Ich muss ganz ehrlich gestehen, dass ich immer wieder beim (gezwungenermassen jeden Tag auf dem Weg zur UBahn) näherem Betrachten des Plakats mir denke, dass es geschmacklos ist. Was hier dargestellt wird, ist eine klinische Darstellung der Handlung, ganz offensichtlich in einer Weise, die eine starke Reaktion verursachen möchte. Was für eine sei dahingestellt, ich schätze, dass vielleicht die Zielgruppe der Werbung mit “Oh, geil” Reaktionen antwortet. Wenn ein Eindruck von Harmonie und friedlicher Koexistenz als Fans gegnerischer Mannschaften erreicht werden sollte, hätte man das viel besser mit einem Bild erreichen können, auf dem die Models ca. 2cm näher aneinander wären und nicht die Zungen in den Wind halten würden.
Für mich ist dieses Plakat weder erotisch, noch lustig sondern reduziert die Handlung auf das Mechanische. Es ist sozusagen “Kusspornografie”. Es hat auch, meines Erachtens rein gar nichts mit dem in früheren Kommentaren von Herrn Kaden verlinkten Foto, welches lustig wirkte.
So viel zu meiner persönlichen Meinung.
Dazu muss ich aber sagen, dass das subjektive Empfinden noch kein Grund ist, ein solches Plakat zu verbieten. Es wird schon keinem schaden. Dieses Plakat zu verbieten würde heissen, dass Hässlichkeit ein Ausschlussgrund ist.

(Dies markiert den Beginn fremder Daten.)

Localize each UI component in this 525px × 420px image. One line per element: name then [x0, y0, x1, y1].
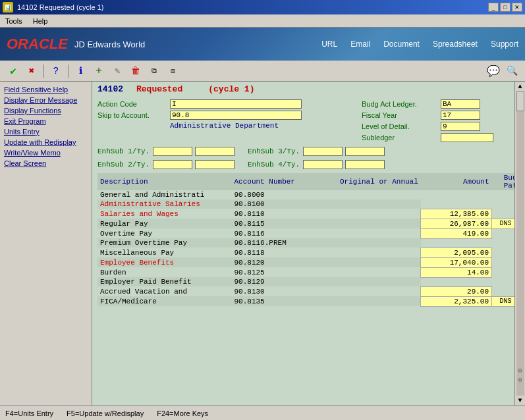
skip-account-label: Skip to Account.: [97, 111, 170, 119]
enhsub2-ty-input[interactable]: [195, 160, 235, 169]
scroll-circle-down[interactable]: ⊙: [518, 376, 522, 384]
enhsub4-label: EnhSub 4/Ty.: [248, 161, 300, 169]
menu-bar: Tools Help: [0, 14, 525, 28]
main-layout: Field Sensitive Help Display Error Messa…: [0, 82, 525, 406]
f24-key: F24=More Keys: [157, 409, 208, 417]
scroll-down-btn[interactable]: ▼: [518, 397, 522, 404]
nav-document[interactable]: Document: [383, 39, 420, 49]
cancel-button[interactable]: ✖: [24, 63, 40, 79]
dept-label: Administrative Department: [170, 122, 342, 130]
cell-empty: [326, 286, 421, 296]
budg-act-label: Budg Act Ledger.: [362, 100, 441, 108]
sidebar-display-error[interactable]: Display Error Message: [0, 95, 92, 105]
nav-links: URL Email Document Spreadsheet Support: [321, 39, 518, 49]
copy-button[interactable]: ⧉: [146, 63, 162, 79]
sidebar-update-redisplay[interactable]: Update with Redisplay: [0, 137, 92, 147]
fiscal-year-input[interactable]: [441, 111, 480, 120]
menu-tools[interactable]: Tools: [3, 16, 25, 26]
subledger-label: Subledger: [362, 134, 441, 142]
cell-amount: [421, 190, 492, 199]
nav-spreadsheet[interactable]: Spreadsheet: [433, 39, 478, 49]
info-button[interactable]: ℹ: [72, 63, 88, 79]
cell-account: 90.8125: [232, 267, 327, 277]
subledger-input[interactable]: [441, 133, 493, 142]
enhsub4-input[interactable]: [303, 160, 343, 169]
cell-empty: [326, 209, 421, 219]
cell-description: Salaries and Wages: [97, 209, 232, 219]
scroll-track[interactable]: ⊙ ⊙: [516, 92, 524, 396]
level-detail-input[interactable]: [441, 122, 480, 131]
level-detail-label: Level of Detail.: [362, 122, 441, 130]
scroll-thumb[interactable]: [516, 92, 524, 111]
enhsub2-input[interactable]: [153, 160, 192, 169]
enhsub2-label: EnhSub 2/Ty.: [97, 161, 150, 169]
oracle-logo: ORACLE JD Edwards World: [7, 36, 145, 53]
ok-button[interactable]: ✔: [5, 63, 21, 79]
table-row: Salaries and Wages 90.8110 12,385.00: [97, 209, 520, 219]
cell-empty: [326, 296, 421, 306]
sidebar-units-entry[interactable]: Units Entry: [0, 126, 92, 137]
fiscal-year-label: Fiscal Year: [362, 111, 441, 119]
table-row: Premium Overtime Pay 90.8116.PREM: [97, 238, 520, 248]
action-code-input[interactable]: [170, 99, 302, 109]
f5-key: F5=Update w/Redisplay: [67, 409, 144, 417]
cell-amount: 2,325.00: [421, 296, 492, 306]
nav-support[interactable]: Support: [491, 39, 518, 49]
help-button[interactable]: ?: [48, 63, 64, 79]
sidebar-field-sensitive-help[interactable]: Field Sensitive Help: [0, 84, 92, 95]
table-row: Overtime Pay 90.8116 419.00: [97, 228, 520, 238]
paste-button[interactable]: ⧈: [165, 63, 180, 79]
enhsub1-input[interactable]: [153, 147, 192, 156]
col-amount: Amount: [421, 173, 492, 190]
menu-help[interactable]: Help: [30, 16, 51, 26]
enhsub1-ty-input[interactable]: [195, 147, 235, 156]
cell-empty: [326, 228, 421, 238]
edit-button[interactable]: ✎: [109, 63, 125, 79]
enhsub3-label: EnhSub 3/Ty.: [248, 147, 300, 155]
cell-description: FICA/Medicare: [97, 296, 232, 306]
cell-description: Employer Paid Benefit: [97, 277, 232, 286]
scroll-circle-up[interactable]: ⊙: [518, 367, 522, 375]
sidebar-clear-screen[interactable]: Clear Screen: [0, 158, 92, 169]
sidebar-exit-program[interactable]: Exit Program: [0, 116, 92, 126]
cell-description: Burden: [97, 267, 232, 277]
nav-url[interactable]: URL: [321, 39, 337, 49]
sidebar-display-functions[interactable]: Display Functions: [0, 105, 92, 116]
cell-empty: [326, 267, 421, 277]
sidebar-write-view-memo[interactable]: Write/View Memo: [0, 147, 92, 158]
delete-button[interactable]: 🗑: [128, 63, 144, 79]
budg-act-row: Budg Act Ledger.: [362, 99, 520, 109]
close-button[interactable]: ✕: [512, 3, 522, 12]
cell-empty: [326, 199, 421, 209]
cell-description: Miscellaneous Pay: [97, 248, 232, 257]
skip-account-input[interactable]: [170, 111, 302, 120]
table-row: General and Administrati 90.8000: [97, 190, 520, 199]
status-bar: F4=Units Entry F5=Update w/Redisplay F24…: [0, 406, 525, 420]
cell-account: 90.8000: [232, 190, 327, 199]
form-header: 14102 Requested (cycle 1): [97, 84, 520, 94]
title-bar: 📊 14102 Requested (cycle 1) _ □ ✕: [0, 0, 525, 14]
budg-act-input[interactable]: [441, 99, 480, 109]
nav-email[interactable]: Email: [350, 39, 370, 49]
search-button[interactable]: 🔍: [504, 63, 520, 79]
separator-2: [68, 65, 69, 78]
table-row: Miscellaneous Pay 90.8118 2,095.00: [97, 248, 520, 257]
minimize-button[interactable]: _: [488, 3, 499, 12]
chat-button[interactable]: 💬: [485, 63, 501, 79]
scroll-up-btn[interactable]: ▲: [518, 83, 522, 90]
cell-empty: [326, 219, 421, 228]
cell-account: 90.8120: [232, 257, 327, 267]
enhsub3-ty-input[interactable]: [345, 147, 385, 156]
cell-empty: [326, 190, 421, 199]
sidebar: Field Sensitive Help Display Error Messa…: [0, 82, 92, 406]
maximize-button[interactable]: □: [500, 3, 511, 12]
f4-key: F4=Units Entry: [5, 409, 53, 417]
enhsub3-input[interactable]: [303, 147, 343, 156]
fiscal-year-row: Fiscal Year: [362, 111, 520, 120]
enhsub4-ty-input[interactable]: [345, 160, 385, 169]
add-button[interactable]: +: [91, 63, 107, 79]
cell-empty: [326, 277, 421, 286]
scrollbar[interactable]: ▲ ⊙ ⊙ ▼: [514, 82, 525, 406]
skip-account-row: Skip to Account.: [97, 111, 342, 120]
form-status: Requested (cycle 1): [136, 84, 254, 94]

  Dominik Lapp wrote @ Juni 28th, 2008 at 20:32

Herrlich - sowohl der Werberat als auch die “besorgten” Eltern. Die Kinder werden immer frühreifer, Kinder bekommen Kinder usw. Bevor ein harmloser Zungenkuss als “Volksskandal” hingestellt wird, sollten die Eltern lieber aufpassen, dass ihre Kinder nicht zu früh mit Alkohol, Srogen und Sex beginnen. Vor allem sollten Kinder und Jugendliche vor wirklichen Gefahren geschützt werden, wie z.B. vor AIDS, Nikotin und Alkohol. Man sollte also auch künftig jegliche TV-Werbung z.B. von Alkopops wie CaB (Cola and Beer) stoppen. Nicht, dass sich die besorgte Oma nach dem Zungenkuss ihres Enkels auch noch Sorgen machen muss, dass er beim sonntäglichen Kaffeekränzchen statt einer heißen Schoklad ein unlöbliches Alkohol-Mix-Getränkt zu sich nimmt und vielleicht der Oma auch noch einen Schluck in die Wiener Melange mischt. ;-)

  Markus wrote @ Juni 28th, 2008 at 16:44

…und das in einem Land, in dem der braune Schmutz nur so von den Plakaten von Haider, Strache und Co. starrt. Oh ha!